Companies with over 50 workers will have to outline when it’s acceptable for staff to be offline outside the workplace.
France wants to eliminate compulsive email checking outside work and introduce policies to encourage flexible working but avoiding burnout. Experts blame excessive use of digital devices for causing burnout, poor sleep and relationship problems. Many employees simply don’t know when they can switch off from work.
The new law aims to tackle the permanently switched on work culture that’s led to a rise in unpaid overtime. It will also allow employees the flexibility of working outside the office whilst understanding their employers’ expectations. It was introduced after a report published in 2015 warned about the impact of ‘info-obesity’ affecting many workplaces.
Companies must agree a policy with staff on their rights to switch off and how they can reduce the intrusion of work on their personal life. If they cannot reach an agreement, the company must publish a policy outlining the expectations of staff and their rights outside of working hours.
Third of French workers use devices to work out of hours every day
This new “right to disconnect” is part of a wider reform of French labour law. However, it carries no sanctions for employers who fail to define it.
A study published by a French research group last year, showed more than a third of workers in France used their devices to work out of hours every day. Perhaps unsurprisingly, around 60% of French employees supported regulation that finally clarified their rights. Many say it’s essential as employees often feel judged on their commitment to their jobs and their availability.
Volkswagen and Daimler in Germany and Axa in France already limit out-of-hours communications to reduce burnout among staff. Some of the new measures have included disconnecting email in the evening and weekends. Some have gone as far as automatically deleting emails sent to employees when they are on holiday.
Employers will need to take into account demands from employees for both protection and flexibility.
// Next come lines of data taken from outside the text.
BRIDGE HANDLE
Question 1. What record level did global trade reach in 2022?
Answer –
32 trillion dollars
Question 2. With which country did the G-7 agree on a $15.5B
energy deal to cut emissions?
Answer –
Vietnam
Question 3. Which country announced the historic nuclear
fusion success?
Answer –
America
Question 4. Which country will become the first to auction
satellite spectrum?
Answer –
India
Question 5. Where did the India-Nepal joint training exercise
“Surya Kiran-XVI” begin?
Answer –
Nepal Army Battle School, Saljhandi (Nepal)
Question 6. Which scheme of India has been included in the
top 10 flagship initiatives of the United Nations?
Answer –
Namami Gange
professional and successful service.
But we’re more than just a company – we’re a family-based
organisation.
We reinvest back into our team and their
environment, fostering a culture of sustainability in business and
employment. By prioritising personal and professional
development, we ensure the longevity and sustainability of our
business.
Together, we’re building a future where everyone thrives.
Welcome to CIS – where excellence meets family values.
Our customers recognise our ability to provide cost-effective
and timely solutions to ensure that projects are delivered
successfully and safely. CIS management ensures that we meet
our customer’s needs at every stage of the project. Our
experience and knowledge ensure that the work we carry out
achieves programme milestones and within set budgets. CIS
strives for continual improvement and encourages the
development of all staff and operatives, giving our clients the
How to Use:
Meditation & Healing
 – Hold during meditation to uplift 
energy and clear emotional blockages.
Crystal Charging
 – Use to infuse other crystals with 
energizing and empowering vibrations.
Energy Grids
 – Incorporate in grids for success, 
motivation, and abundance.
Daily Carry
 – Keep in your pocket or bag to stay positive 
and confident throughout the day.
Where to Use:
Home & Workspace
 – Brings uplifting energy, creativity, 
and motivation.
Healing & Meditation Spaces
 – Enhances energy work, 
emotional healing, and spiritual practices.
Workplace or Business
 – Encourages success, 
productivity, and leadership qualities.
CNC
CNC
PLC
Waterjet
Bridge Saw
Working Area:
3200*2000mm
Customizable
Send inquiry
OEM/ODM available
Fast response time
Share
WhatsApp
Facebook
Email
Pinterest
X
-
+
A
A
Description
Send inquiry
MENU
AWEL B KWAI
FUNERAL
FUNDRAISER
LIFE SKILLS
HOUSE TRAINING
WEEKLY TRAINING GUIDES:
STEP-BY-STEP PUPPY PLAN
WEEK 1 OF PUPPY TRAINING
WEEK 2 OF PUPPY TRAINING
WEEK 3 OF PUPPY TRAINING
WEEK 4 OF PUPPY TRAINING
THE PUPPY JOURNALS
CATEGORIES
Some workers may want to work for a couple of hours each evening, but be able to ‘switch off’ between certain times in the afternoon. Whereas other people may prefer to work during their train journey to work.
The world of work is certainly changing, with more employees working remotely and also dealing with clients and colleagues in different time zones. It is crucial that employers define the boundaries between work and home so staff feel confident enough to say that they are offline and not available.